23

I have trained a Word2Vec model using Gensim 3.8.0. Later I tried to use the pretrained model using Gensim 4.0.o on GCP. I used the following code:

model = KeyedVectors.load_word2vec_format(wv_path, binary= False)
words = model.wv.vocab.keys()
self.word2vec = {word:model.wv[word]%EMBEDDING_DIM for word in words}

I was getting error that "model.mv" has been removed from Gensim 4.0.0. Then I used the following code:

model = KeyedVectors.load_word2vec_format(wv_path, binary= False)
words = model.vocab.keys()
word2vec = {word:model[word]%EMBEDDING_DIM for word in words}

And getting the following error:

AttributeError: The vocab attribute was removed from KeyedVector in Gensim 4.0.0.
Use KeyedVector's .key_to_index dict, .index_to_key list, and methods .get_vecattr(key, attr) and .set_vecattr(key, attr, new_val) instead.
See https://github.com/RaRe-Technologies/gensim/wiki/Migrating-from-Gensim-3.x-to-4

Can anyone please suggest that how can I use the pretrained model & return a dictionary in Gensim 4.0.0?

3 Answers3

29

The changes caused by the migration from Gensim 3.x to 4 are all present in the github link:

https://github.com/RaRe-Technologies/gensim/wiki/Migrating-from-Gensim-3.x-to-4

For the above problem, the solution that worked for me:

    words = list(model.wv.index_to_key)
Debangan Mandal
  • 291
  • 2
  • 2
8

The migration notes explain major changes & how to adapt your code:

https://github.com/RaRe-Technologies/gensim/wiki/Migrating-from-Gensim-3.x-to-4

Per the guidance there, to just get a list of the words, since your model variable is already an instance of KeyedVectors, you can use:

model.index_to_key

Your code doesn't show a need for a dict, but there is a slightly-different word-to-index-position dict in model.key_to_index. However, you can just use model[key] like before to get individual vectors.

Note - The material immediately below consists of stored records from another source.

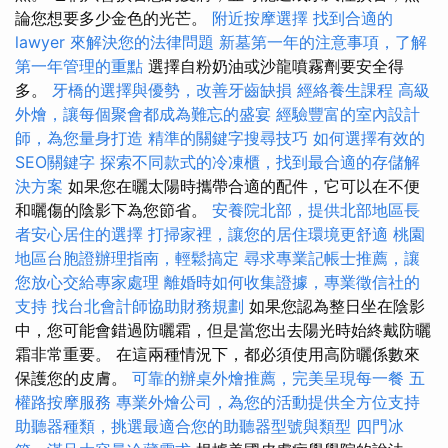
論您想要多少金色的光芒。
附近按摩選擇
找到合適的
lawyer 來解決您的法律問題
新墓第一年的注意事項，了解
第一年管理的重點
選擇自粉奶油或沙龍噴霧劑要安全得
多。
牙橋的選擇與優勢，改善牙齒缺損
經絡養生課程
高級
外燴，讓每個聚會都成為難忘的盛宴
經驗豐富的室內設計
師，為您量身打造
精準的關鍵字搜尋技巧
如何選擇有效的
SEO關鍵字
探索不同款式的冷凍櫃，找到最合適的存儲解
決方案
如果您在曬太陽時攜帶合適的配件，它可以在不便
和曬傷的陰影下為您節省。
安養院北部，提供北部地區長
者安心居住的選擇
打掃家裡，讓您的居住環境更舒適
桃園
地區台胞證辦理指南，輕鬆搞定
尋求專業記帳士推薦，讓
您放心交給專家處理
離婚時如何收集證據，專業徵信社的
支持
找台北會計師協助財務規劃
如果您認為整日坐在陰影
中，您可能會錯過防曬霜，但是當您出去陽光時始終戴防曬
霜非常重要。 在這兩種情況下，都必須使用高防曬係數來
保護您的皮膚。
可靠的辦桌外燴推薦，完美呈現每一餐
五
權路按摩服務
專業外燴公司，為您的活動提供全方位支持
助聽器種類，挑選最適合您的助聽器型號與類型
四門冰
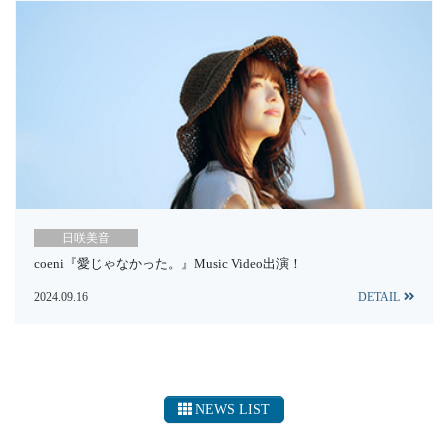
日咲美音
coeni『愛じゃなかった。』Music Video出演！
2024.09.16
DETAIL
NEWS LIST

(Separately: I can't imagine your %EMBEDDING_DIM is doing anything useful. Why would you want to perform an elementwise % modulus operation, using the integer count of dimensions, against individual dimensions that are often small floating-point numbers? It'll often be harmless, as the EMBEDDING_DIM will usually be far larger than the individual values, but it doesn't serve any good purpose.)

gojomo
  • 52,260
  • 14
  • 86
  • 115
2

On gensim 4.0.0 you will need to use the key_to_index method from the KeyedVector of your model, that will return you a dict_keys object with all the words -keys- on the model so you can still iterate through all your vocabulary :).

Your code should be now like this:

model = KeyedVectors.load_word2vec_format(wv_path, binary= False)
words = list(model.wv.key_to_index.keys())
self.word2vec = {word:model.wv[word]%EMBEDDING_DIM for word in words}
Liliana
  • 21
  • 4